* Task instructions
Exact copy, no pictures: output all the records that follow.

(Data entries)
________________

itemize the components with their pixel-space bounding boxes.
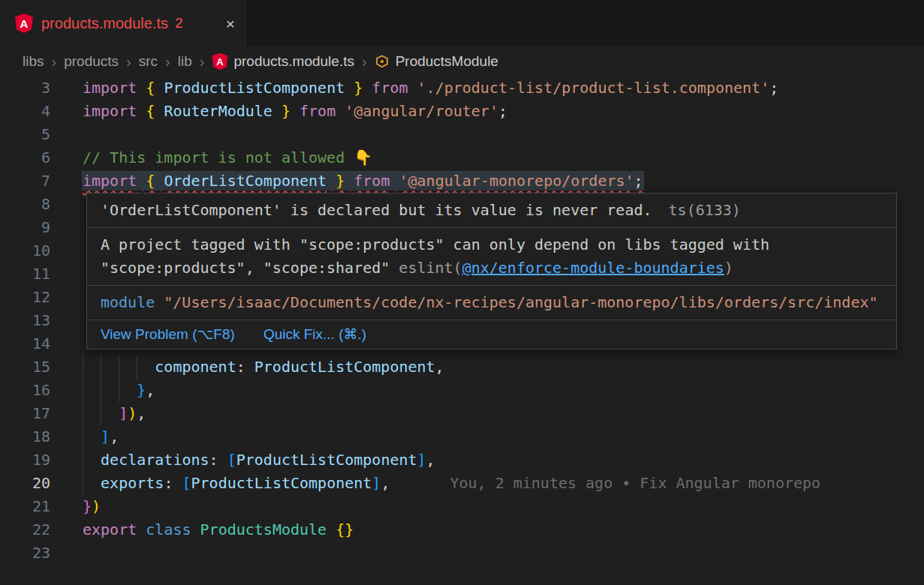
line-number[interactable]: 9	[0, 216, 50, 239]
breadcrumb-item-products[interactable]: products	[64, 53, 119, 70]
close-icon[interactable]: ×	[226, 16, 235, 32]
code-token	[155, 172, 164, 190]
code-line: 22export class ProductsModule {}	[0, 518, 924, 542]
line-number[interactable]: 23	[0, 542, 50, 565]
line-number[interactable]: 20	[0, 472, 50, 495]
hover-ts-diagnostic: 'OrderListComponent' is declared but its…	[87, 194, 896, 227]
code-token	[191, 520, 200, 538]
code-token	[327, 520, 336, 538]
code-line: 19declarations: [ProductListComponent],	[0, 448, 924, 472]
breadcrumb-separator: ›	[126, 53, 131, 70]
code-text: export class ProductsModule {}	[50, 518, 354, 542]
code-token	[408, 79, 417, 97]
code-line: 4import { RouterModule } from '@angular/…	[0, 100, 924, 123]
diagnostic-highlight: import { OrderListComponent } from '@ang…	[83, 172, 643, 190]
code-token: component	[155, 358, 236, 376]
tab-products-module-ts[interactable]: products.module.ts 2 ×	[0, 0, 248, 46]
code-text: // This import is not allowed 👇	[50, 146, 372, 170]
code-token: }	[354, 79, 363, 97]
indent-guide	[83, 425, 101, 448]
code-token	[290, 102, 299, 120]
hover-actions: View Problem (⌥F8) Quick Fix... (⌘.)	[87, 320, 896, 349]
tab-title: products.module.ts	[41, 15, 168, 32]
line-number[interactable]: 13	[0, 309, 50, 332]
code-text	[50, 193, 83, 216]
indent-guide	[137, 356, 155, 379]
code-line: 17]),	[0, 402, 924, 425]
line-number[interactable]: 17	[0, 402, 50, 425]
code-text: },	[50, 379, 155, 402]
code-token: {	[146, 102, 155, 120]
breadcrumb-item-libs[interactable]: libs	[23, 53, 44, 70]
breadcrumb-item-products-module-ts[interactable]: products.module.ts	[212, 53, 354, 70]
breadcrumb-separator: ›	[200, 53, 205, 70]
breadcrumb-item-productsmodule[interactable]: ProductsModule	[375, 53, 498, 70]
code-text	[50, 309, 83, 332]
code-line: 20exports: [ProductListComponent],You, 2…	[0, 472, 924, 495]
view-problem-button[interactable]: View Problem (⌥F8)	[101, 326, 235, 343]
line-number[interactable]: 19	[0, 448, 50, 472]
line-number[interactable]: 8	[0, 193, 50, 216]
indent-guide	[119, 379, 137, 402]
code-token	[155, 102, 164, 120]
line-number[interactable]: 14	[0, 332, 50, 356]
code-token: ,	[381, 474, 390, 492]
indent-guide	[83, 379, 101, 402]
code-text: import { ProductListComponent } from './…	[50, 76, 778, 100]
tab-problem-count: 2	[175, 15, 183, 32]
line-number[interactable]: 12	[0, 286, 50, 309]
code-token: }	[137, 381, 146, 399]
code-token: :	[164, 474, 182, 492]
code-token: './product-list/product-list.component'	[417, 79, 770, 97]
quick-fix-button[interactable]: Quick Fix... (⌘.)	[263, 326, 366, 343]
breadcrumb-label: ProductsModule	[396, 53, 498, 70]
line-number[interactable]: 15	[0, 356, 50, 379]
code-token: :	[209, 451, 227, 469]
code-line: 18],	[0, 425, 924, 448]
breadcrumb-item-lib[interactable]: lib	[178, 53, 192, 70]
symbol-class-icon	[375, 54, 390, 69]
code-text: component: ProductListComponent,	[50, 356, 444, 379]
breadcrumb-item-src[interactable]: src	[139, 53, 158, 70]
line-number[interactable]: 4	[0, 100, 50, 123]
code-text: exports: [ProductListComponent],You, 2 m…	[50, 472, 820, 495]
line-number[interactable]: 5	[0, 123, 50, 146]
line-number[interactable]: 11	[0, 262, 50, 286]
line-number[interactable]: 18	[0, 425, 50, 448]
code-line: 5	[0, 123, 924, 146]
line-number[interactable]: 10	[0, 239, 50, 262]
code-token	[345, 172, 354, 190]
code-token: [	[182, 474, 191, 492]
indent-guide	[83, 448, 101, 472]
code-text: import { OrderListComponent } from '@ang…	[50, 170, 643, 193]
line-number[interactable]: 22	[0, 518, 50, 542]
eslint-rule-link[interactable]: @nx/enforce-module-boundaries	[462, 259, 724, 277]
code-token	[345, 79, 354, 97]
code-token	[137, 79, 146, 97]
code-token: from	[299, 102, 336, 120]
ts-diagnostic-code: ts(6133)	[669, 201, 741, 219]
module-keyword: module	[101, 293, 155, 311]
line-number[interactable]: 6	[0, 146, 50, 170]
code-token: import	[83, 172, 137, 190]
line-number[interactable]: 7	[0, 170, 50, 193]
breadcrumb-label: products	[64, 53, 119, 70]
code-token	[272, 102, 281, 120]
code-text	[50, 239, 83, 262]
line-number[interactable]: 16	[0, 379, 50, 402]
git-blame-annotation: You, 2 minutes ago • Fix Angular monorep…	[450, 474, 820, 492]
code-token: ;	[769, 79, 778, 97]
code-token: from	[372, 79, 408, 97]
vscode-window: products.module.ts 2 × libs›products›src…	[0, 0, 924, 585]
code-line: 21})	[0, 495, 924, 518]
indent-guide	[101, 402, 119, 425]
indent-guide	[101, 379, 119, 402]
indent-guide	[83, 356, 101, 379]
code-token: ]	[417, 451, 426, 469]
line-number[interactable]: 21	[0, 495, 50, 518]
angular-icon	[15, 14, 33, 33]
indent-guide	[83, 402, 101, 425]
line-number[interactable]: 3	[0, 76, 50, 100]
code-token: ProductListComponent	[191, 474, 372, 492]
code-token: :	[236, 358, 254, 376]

________________

* Answer for this exercise
itemize the components with their pixel-space bounding boxes.
line-number[interactable]: 9	[0, 216, 50, 239]
breadcrumb-item-products[interactable]: products	[64, 53, 119, 70]
close-icon[interactable]: ×	[226, 16, 235, 32]
code-token	[155, 172, 164, 190]
code-line: 22export class ProductsModule {}	[0, 518, 924, 542]
line-number[interactable]: 23	[0, 542, 50, 565]
line-number[interactable]: 20	[0, 472, 50, 495]
hover-ts-diagnostic: 'OrderListComponent' is declared but its…	[87, 194, 896, 227]
code-token	[191, 520, 200, 538]
code-token	[327, 520, 336, 538]
code-line: 19declarations: [ProductListComponent],	[0, 448, 924, 472]
breadcrumb-separator: ›	[126, 53, 131, 70]
code-text: export class ProductsModule {}	[50, 518, 354, 542]
code-token	[408, 79, 417, 97]
code-line: 4import { RouterModule } from '@angular/…	[0, 100, 924, 123]
diagnostic-highlight: import { OrderListComponent } from '@ang…	[83, 172, 643, 190]
code-token: component	[155, 358, 236, 376]
tab-products-module-ts[interactable]: products.module.ts 2 ×	[0, 0, 248, 46]
code-text: // This import is not allowed 👇	[50, 146, 372, 170]
code-token: }	[354, 79, 363, 97]
indent-guide	[83, 425, 101, 448]
code-token	[290, 102, 299, 120]
hover-actions: View Problem (⌥F8) Quick Fix... (⌘.)	[87, 320, 896, 349]
tab-title: products.module.ts	[41, 15, 168, 32]
line-number[interactable]: 13	[0, 309, 50, 332]
code-text	[50, 193, 83, 216]
indent-guide	[137, 356, 155, 379]
code-line: 17]),	[0, 402, 924, 425]
line-number[interactable]: 17	[0, 402, 50, 425]
code-text: },	[50, 379, 155, 402]
code-token: {	[146, 102, 155, 120]
breadcrumb-item-libs[interactable]: libs	[23, 53, 44, 70]
breadcrumb-item-products-module-ts[interactable]: products.module.ts	[212, 53, 354, 70]
breadcrumb-separator: ›	[200, 53, 205, 70]
breadcrumb-item-productsmodule[interactable]: ProductsModule	[375, 53, 498, 70]
code-text	[50, 309, 83, 332]
code-line: 20exports: [ProductListComponent],You, 2…	[0, 472, 924, 495]
view-problem-button[interactable]: View Problem (⌥F8)	[101, 326, 235, 343]
line-number[interactable]: 19	[0, 448, 50, 472]
line-number[interactable]: 8	[0, 193, 50, 216]
indent-guide	[119, 379, 137, 402]
code-token	[155, 102, 164, 120]
line-number[interactable]: 14	[0, 332, 50, 356]
code-token: ,	[381, 474, 390, 492]
indent-guide	[83, 379, 101, 402]
code-text: import { ProductListComponent } from './…	[50, 76, 778, 100]
tab-problem-count: 2	[175, 15, 183, 32]
line-number[interactable]: 12	[0, 286, 50, 309]
code-token: }	[137, 381, 146, 399]
code-token: :	[164, 474, 182, 492]
code-token: './product-list/product-list.component'	[417, 79, 770, 97]
quick-fix-button[interactable]: Quick Fix... (⌘.)	[263, 326, 366, 343]
breadcrumb-label: ProductsModule	[396, 53, 498, 70]
line-number[interactable]: 15	[0, 356, 50, 379]
code-token: :	[209, 451, 227, 469]
code-line: 18],	[0, 425, 924, 448]
breadcrumb-item-lib[interactable]: lib	[178, 53, 192, 70]
symbol-class-icon	[375, 54, 390, 69]
code-text: component: ProductListComponent,	[50, 356, 444, 379]
breadcrumb-item-src[interactable]: src	[139, 53, 158, 70]
line-number[interactable]: 4	[0, 100, 50, 123]
code-text: exports: [ProductListComponent],You, 2 m…	[50, 472, 820, 495]
line-number[interactable]: 5	[0, 123, 50, 146]
line-number[interactable]: 11	[0, 262, 50, 286]
line-number[interactable]: 18	[0, 425, 50, 448]
code-line: 5	[0, 123, 924, 146]
line-number[interactable]: 10	[0, 239, 50, 262]
code-token	[345, 172, 354, 190]
code-token: [	[182, 474, 191, 492]
indent-guide	[83, 448, 101, 472]
code-text: import { OrderListComponent } from '@ang…	[50, 170, 643, 193]
line-number[interactable]: 22	[0, 518, 50, 542]
eslint-rule-link[interactable]: @nx/enforce-module-boundaries	[462, 259, 724, 277]
code-token	[345, 79, 354, 97]
code-token	[137, 79, 146, 97]
code-token: from	[299, 102, 336, 120]
ts-diagnostic-code: ts(6133)	[669, 201, 741, 219]
module-keyword: module	[101, 293, 155, 311]
line-number[interactable]: 6	[0, 146, 50, 170]
code-token: import	[83, 172, 137, 190]
line-number[interactable]: 7	[0, 170, 50, 193]
breadcrumb-label: products	[64, 53, 119, 70]
code-token	[272, 102, 281, 120]
code-text	[50, 239, 83, 262]
line-number[interactable]: 16	[0, 379, 50, 402]
git-blame-annotation: You, 2 minutes ago • Fix Angular monorep…	[450, 474, 820, 492]
code-token: ;	[769, 79, 778, 97]
code-token: from	[372, 79, 408, 97]
vscode-window: products.module.ts 2 × libs›products›src…	[0, 0, 924, 585]
code-line: 21})	[0, 495, 924, 518]
indent-guide	[101, 402, 119, 425]
indent-guide	[101, 379, 119, 402]
indent-guide	[83, 356, 101, 379]
code-token: ]	[417, 451, 426, 469]
line-number[interactable]: 21	[0, 495, 50, 518]
angular-icon	[15, 14, 33, 33]
indent-guide	[83, 402, 101, 425]
line-number[interactable]: 3	[0, 76, 50, 100]
code-token: ProductListComponent	[191, 474, 372, 492]
code-token: :	[236, 358, 254, 376]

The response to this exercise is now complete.